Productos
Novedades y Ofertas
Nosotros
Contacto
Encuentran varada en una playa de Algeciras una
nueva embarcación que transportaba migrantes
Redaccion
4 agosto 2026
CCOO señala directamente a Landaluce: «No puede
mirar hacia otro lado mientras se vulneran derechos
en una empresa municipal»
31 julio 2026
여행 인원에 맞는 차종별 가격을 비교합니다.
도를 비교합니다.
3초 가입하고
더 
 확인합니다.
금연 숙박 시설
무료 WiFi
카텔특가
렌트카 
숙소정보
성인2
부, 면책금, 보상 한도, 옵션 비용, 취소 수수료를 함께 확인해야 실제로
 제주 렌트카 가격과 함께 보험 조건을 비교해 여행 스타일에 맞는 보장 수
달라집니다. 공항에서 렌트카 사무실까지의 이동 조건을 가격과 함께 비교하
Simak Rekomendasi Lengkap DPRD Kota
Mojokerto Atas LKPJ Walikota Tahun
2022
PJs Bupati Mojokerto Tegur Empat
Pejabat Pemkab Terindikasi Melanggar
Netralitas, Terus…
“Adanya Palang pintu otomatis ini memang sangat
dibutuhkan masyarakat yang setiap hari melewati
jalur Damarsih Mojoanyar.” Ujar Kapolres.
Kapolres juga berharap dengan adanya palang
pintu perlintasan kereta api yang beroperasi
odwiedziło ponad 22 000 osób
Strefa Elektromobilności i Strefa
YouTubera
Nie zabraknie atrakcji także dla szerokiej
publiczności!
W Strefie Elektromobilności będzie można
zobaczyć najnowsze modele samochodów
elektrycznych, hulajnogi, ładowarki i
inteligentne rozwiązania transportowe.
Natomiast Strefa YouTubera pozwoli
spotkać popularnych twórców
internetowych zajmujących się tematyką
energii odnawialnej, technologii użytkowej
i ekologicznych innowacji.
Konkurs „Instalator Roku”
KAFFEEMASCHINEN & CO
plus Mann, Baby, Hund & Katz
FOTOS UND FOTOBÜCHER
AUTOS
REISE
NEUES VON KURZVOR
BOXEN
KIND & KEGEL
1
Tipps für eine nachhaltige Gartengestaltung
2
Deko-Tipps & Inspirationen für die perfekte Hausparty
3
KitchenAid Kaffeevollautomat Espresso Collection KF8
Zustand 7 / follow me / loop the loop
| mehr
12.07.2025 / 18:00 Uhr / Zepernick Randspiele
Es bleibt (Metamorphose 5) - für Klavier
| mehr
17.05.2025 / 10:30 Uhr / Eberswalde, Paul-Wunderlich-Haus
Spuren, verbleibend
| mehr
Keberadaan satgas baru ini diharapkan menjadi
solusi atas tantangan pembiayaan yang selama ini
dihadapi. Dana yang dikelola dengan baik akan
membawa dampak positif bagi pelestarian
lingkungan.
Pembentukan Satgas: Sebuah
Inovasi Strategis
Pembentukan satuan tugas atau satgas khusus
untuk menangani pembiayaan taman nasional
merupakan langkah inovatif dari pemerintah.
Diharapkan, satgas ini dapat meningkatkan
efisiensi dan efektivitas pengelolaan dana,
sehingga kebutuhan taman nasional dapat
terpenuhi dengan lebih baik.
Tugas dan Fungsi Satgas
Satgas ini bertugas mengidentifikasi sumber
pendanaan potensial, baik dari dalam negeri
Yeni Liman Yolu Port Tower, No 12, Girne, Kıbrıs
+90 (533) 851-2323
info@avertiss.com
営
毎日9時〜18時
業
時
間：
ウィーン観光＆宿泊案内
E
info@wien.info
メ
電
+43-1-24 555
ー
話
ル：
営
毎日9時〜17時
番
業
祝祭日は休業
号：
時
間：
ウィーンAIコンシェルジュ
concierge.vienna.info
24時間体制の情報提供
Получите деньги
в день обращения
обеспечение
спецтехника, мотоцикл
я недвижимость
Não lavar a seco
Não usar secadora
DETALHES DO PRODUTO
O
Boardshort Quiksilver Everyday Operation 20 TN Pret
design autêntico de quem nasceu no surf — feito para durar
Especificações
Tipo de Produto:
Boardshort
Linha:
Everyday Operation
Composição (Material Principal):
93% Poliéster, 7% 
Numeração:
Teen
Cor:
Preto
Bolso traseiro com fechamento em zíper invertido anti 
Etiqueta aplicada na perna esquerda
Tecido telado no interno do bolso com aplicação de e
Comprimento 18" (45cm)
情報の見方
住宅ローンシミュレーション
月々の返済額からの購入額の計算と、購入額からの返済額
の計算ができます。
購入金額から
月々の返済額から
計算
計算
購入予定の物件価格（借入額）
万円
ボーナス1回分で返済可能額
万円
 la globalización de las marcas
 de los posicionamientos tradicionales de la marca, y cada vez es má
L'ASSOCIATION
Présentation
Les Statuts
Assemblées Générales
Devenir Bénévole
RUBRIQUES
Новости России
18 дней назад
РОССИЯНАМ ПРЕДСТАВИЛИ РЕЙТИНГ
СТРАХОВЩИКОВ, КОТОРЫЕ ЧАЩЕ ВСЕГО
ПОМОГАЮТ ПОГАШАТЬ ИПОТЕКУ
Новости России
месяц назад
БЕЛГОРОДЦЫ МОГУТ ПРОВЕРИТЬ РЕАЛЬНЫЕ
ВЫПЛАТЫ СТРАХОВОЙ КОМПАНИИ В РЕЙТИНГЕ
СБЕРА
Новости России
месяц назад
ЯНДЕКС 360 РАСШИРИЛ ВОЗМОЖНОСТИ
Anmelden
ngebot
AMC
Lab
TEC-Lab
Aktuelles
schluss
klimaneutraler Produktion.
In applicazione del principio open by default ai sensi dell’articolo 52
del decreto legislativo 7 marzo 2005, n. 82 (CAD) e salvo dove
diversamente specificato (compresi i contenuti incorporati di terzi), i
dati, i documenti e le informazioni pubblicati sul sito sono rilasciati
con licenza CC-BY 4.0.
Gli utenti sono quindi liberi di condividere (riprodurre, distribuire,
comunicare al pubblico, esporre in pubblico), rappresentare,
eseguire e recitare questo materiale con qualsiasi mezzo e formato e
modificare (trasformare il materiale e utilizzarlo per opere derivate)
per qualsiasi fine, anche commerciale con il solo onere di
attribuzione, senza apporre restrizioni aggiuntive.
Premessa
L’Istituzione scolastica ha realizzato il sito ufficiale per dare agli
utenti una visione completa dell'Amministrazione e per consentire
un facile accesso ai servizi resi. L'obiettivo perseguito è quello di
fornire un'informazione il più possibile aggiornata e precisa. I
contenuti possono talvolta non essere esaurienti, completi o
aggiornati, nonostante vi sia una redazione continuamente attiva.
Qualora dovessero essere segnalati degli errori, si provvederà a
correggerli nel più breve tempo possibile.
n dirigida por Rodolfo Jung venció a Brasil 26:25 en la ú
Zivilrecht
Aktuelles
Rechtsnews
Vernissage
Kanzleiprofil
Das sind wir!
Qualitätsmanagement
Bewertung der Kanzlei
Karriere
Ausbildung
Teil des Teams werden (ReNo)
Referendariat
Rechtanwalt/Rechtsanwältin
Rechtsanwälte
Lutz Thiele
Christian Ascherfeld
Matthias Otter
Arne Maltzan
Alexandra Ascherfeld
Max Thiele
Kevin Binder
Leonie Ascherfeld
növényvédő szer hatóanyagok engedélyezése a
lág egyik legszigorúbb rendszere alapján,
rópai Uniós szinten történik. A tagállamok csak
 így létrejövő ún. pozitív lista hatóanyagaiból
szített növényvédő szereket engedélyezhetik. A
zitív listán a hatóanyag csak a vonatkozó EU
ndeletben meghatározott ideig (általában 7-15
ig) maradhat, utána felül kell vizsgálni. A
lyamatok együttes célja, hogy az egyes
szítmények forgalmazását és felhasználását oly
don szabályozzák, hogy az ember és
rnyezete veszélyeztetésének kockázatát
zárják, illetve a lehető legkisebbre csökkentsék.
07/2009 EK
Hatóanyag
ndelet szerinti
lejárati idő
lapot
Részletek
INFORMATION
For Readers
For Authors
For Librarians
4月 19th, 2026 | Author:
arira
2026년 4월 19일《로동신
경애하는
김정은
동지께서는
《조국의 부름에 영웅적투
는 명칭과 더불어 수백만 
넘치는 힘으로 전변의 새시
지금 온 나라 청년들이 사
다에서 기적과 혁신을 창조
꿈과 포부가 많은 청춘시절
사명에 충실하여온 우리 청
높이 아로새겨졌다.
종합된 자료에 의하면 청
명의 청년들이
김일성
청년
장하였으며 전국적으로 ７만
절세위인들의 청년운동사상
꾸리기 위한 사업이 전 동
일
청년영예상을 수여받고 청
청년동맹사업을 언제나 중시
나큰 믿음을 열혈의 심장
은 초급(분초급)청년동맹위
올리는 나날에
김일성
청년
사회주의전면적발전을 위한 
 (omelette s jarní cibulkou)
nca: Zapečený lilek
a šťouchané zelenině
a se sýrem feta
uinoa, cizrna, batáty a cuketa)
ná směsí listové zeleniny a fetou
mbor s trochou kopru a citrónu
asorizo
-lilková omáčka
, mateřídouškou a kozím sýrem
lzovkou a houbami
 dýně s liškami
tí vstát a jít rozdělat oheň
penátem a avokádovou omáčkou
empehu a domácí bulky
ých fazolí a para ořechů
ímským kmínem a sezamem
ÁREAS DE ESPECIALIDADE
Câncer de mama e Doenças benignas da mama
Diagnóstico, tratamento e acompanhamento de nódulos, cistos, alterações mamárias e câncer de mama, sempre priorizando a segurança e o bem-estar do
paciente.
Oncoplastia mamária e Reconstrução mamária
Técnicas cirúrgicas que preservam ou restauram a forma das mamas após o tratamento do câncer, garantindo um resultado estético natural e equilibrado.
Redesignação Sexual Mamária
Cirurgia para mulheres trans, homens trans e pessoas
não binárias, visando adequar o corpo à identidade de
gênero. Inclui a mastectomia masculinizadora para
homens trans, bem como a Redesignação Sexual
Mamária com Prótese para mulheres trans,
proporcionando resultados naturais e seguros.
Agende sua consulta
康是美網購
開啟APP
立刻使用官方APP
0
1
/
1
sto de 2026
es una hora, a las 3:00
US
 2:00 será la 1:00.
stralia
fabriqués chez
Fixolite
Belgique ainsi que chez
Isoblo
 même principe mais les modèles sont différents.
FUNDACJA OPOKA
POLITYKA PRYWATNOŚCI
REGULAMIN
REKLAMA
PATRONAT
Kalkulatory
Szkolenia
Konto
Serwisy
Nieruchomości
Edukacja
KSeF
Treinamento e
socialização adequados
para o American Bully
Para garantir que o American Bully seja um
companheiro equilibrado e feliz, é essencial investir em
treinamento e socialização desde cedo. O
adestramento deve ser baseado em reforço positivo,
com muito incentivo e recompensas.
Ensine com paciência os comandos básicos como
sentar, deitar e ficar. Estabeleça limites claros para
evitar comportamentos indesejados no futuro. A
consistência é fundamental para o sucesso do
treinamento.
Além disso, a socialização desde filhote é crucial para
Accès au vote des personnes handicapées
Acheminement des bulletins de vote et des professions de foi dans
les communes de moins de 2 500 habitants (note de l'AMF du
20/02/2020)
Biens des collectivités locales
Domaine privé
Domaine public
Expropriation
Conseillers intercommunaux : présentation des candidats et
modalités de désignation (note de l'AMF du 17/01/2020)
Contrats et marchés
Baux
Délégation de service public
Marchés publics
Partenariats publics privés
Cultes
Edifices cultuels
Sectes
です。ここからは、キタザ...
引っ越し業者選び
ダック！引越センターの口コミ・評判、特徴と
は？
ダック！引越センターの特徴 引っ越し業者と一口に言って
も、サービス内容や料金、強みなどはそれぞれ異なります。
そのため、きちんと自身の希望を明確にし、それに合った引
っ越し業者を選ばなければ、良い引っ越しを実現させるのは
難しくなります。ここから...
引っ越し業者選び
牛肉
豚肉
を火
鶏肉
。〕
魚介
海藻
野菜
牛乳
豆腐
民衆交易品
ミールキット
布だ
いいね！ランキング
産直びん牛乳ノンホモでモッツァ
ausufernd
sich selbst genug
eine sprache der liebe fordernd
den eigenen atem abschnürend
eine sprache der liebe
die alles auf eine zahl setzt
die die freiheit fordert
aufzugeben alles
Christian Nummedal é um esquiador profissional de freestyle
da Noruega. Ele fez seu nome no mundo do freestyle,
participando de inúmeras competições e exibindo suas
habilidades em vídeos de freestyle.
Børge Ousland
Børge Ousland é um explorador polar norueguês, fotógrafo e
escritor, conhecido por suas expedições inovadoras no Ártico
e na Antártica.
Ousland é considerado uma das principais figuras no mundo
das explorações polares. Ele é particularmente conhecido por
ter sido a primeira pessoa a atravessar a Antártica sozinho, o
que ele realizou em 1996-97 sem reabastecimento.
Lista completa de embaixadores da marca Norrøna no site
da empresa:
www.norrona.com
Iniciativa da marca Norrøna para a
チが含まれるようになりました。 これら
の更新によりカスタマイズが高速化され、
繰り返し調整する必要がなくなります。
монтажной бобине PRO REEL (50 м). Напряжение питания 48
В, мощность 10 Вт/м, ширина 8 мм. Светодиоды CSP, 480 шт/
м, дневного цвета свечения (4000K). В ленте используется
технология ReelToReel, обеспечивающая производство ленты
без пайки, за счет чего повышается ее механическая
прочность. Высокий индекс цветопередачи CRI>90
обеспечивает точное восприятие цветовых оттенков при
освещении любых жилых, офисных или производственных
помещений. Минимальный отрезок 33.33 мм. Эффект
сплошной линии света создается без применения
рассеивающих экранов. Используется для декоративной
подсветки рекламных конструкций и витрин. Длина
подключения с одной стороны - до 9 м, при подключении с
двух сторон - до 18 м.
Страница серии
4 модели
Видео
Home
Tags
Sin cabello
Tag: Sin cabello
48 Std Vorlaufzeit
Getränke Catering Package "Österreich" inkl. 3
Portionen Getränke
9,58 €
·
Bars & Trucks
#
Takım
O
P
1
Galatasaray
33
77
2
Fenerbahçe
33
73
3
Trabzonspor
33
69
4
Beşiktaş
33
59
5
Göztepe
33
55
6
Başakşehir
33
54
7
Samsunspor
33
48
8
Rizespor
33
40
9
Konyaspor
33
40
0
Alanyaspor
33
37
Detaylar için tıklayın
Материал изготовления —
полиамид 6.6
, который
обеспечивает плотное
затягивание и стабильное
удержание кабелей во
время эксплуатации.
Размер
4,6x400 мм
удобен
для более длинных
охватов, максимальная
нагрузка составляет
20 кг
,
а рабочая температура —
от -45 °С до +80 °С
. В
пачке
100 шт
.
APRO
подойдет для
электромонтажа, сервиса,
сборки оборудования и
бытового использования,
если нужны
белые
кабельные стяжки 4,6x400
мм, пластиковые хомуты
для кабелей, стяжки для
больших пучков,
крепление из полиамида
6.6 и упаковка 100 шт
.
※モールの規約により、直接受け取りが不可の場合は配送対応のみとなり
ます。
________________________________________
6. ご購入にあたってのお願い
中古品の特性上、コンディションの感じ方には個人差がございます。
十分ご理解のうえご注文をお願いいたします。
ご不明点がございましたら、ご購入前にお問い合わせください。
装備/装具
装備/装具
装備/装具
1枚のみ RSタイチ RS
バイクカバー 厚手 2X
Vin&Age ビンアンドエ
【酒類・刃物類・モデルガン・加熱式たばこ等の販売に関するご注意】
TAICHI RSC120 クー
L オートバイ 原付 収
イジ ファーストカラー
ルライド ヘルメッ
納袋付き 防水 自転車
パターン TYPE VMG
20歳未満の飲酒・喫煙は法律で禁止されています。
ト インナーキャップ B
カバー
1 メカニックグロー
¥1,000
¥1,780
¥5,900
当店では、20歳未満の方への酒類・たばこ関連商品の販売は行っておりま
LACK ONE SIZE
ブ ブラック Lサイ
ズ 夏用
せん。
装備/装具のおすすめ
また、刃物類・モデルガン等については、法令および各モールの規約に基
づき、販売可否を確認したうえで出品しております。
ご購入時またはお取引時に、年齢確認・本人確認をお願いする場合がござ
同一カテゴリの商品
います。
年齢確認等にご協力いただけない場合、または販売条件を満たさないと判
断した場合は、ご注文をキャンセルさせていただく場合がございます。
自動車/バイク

__________________________________________________

> [Exercise requirements]
Repeat, character for character, the lines of the material above from the line with "Domaine privé" through the line with "e na Antártica.".

> [Finished task]
Domaine privé
Domaine public
Expropriation
Conseillers intercommunaux : présentation des candidats et
modalités de désignation (note de l'AMF du 17/01/2020)
Contrats et marchés
Baux
Délégation de service public
Marchés publics
Partenariats publics privés
Cultes
Edifices cultuels
Sectes
です。ここからは、キタザ...
引っ越し業者選び
ダック！引越センターの口コミ・評判、特徴と
は？
ダック！引越センターの特徴 引っ越し業者と一口に言って
も、サービス内容や料金、強みなどはそれぞれ異なります。
そのため、きちんと自身の希望を明確にし、それに合った引
っ越し業者を選ばなければ、良い引っ越しを実現させるのは
難しくなります。ここから...
引っ越し業者選び
牛肉
豚肉
を火
鶏肉
。〕
魚介
海藻
野菜
牛乳
豆腐
民衆交易品
ミールキット
布だ
いいね！ランキング
産直びん牛乳ノンホモでモッツァ
ausufernd
sich selbst genug
eine sprache der liebe fordernd
den eigenen atem abschnürend
eine sprache der liebe
die alles auf eine zahl setzt
die die freiheit fordert
aufzugeben alles
Christian Nummedal é um esquiador profissional de freestyle
da Noruega. Ele fez seu nome no mundo do freestyle,
participando de inúmeras competições e exibindo suas
habilidades em vídeos de freestyle.
Børge Ousland
Børge Ousland é um explorador polar norueguês, fotógrafo e
escritor, conhecido por suas expedições inovadoras no Ártico
e na Antártica.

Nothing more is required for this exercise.